ビヨルグの夫ヘルゲ氏や、ビヨルグ夫妻の友人たちにより、語られる、人としてのビヨルグの生活、謎や魅力。
そして、たくさんの作品たち。

そして、エンブロイダリーだけにとどまらず、四季のノルウェイを旅行者としての目で眺め、描写していきます。
まるで、丁寧に布をアップリケし、刺繍するように。その作品はまさに「トランスペアレント」そのもので、光を受けて透過して、
淡々と描かれた北の国の人々とのふれあいを読むうちに、彼らの内にある、りんとした意志の強さも寂しさも見えてくるのでした。

「ノルゲ」に出てきたカフェ「カタコンベン」には、「僕」はこの本の中で出会っていました。
そして、最後のほうで、オスロカレッジでエンブロイダリーを教えるエディットに出会います。
早紀が「ここで学ぶにはどうしたらいいんですか?」と尋ね、「わたしがOKと言えばいいわよ」との返事をもらい、ああ、「ノルゲ」に繋がった、と思ったのでした。

何故、佐伯一麦さんの本に惹かれるのか、
北欧のきりっとした空気と静かに人間たちを語ること、芸術について語ること。

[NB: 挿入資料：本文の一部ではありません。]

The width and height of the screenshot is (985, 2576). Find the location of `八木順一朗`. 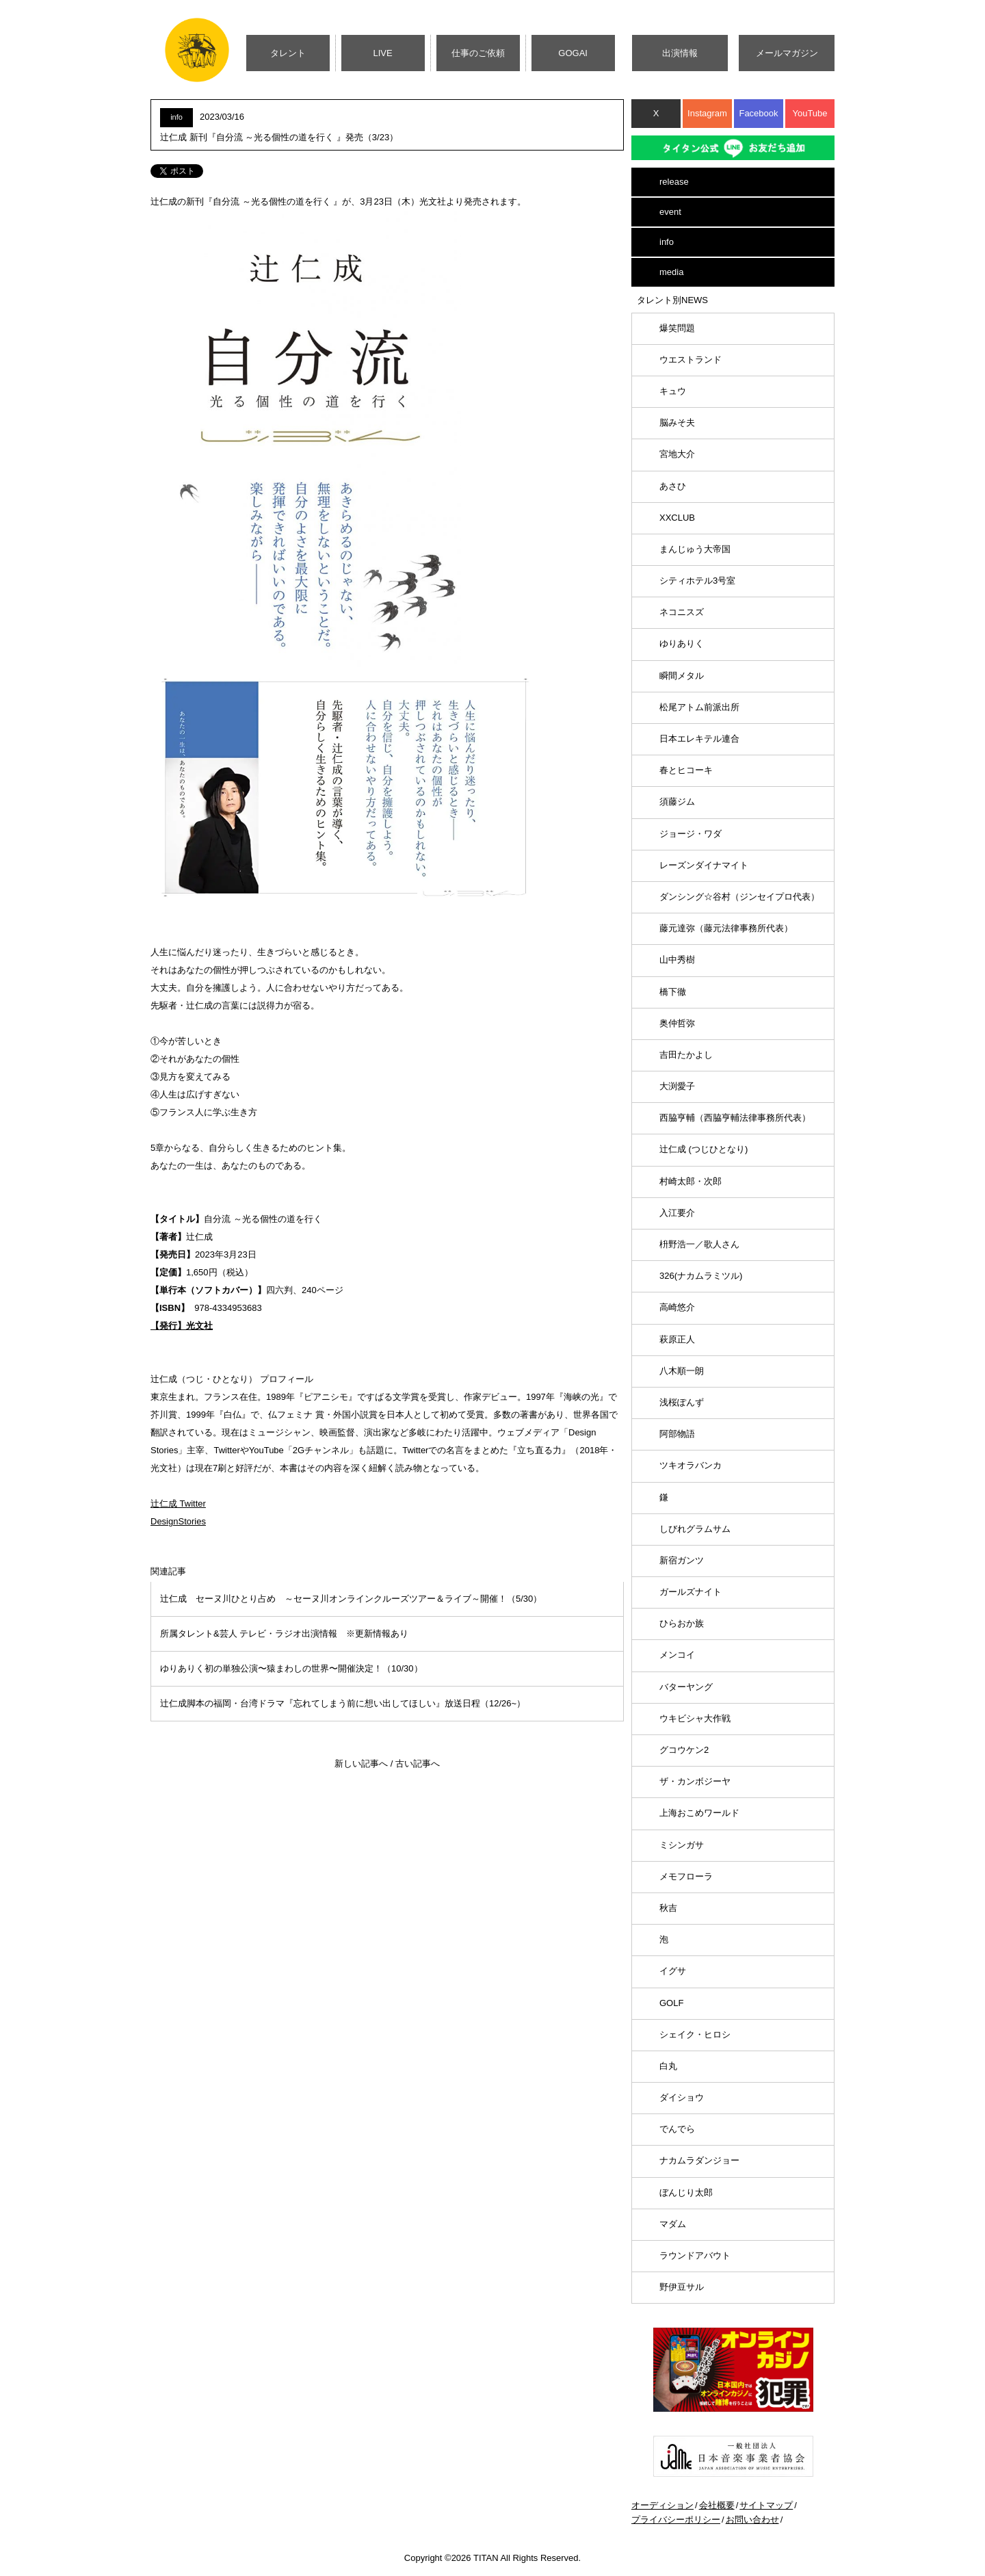

八木順一朗 is located at coordinates (681, 1371).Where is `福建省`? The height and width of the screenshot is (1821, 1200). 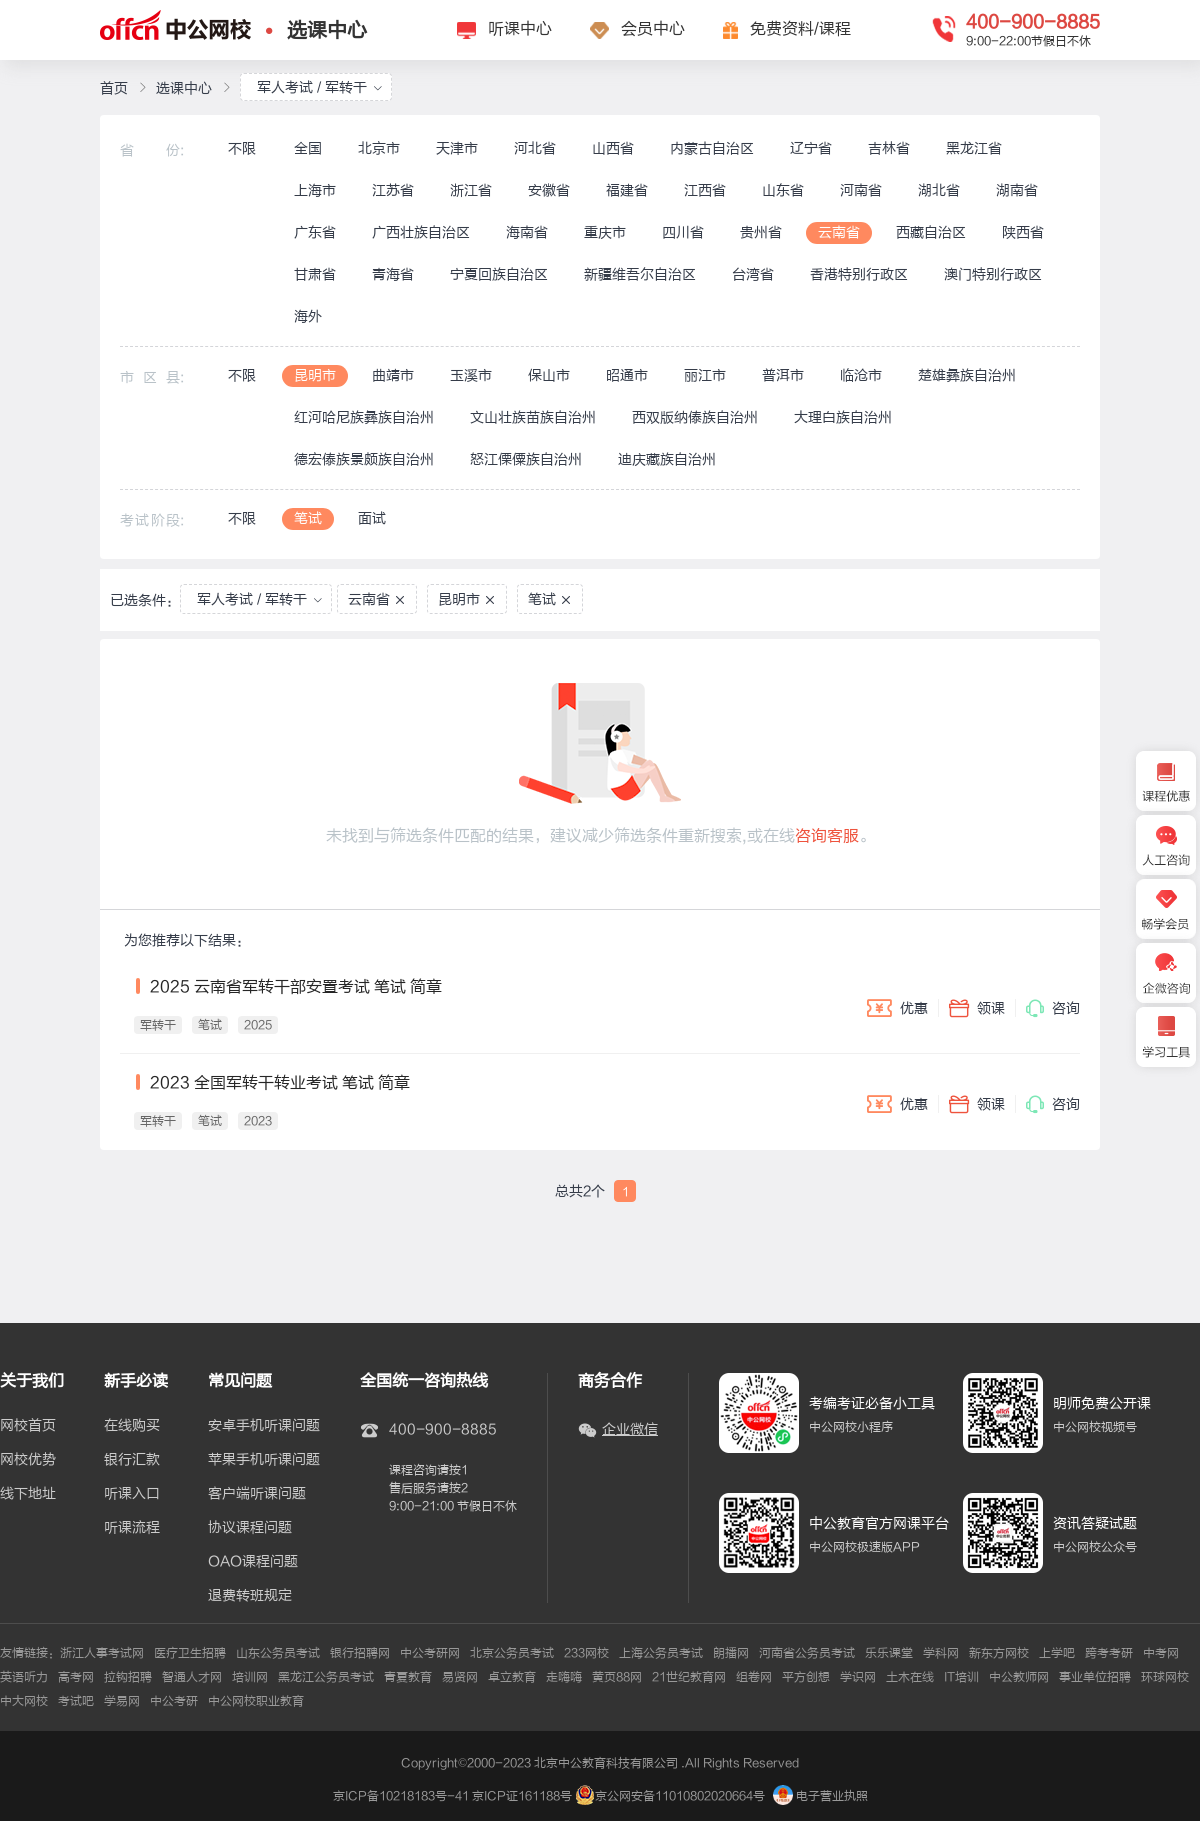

こういうことに、佐伯さんの静かで抑えた文章はなんと良く似合うのだろうと思うのです。
静かだけれど、いえ、静かだからこそ人間の営みはドラマチックであり、心のうちに燃えている激しいものをいつも理性で押さえているように思えました。
そして、それは芸術を語ることとすんなりとリンクしていくように思うのです。正直、初めて読んだときは、読みにくいと感じた文章でしたが、いつの間にかとりこになっていました。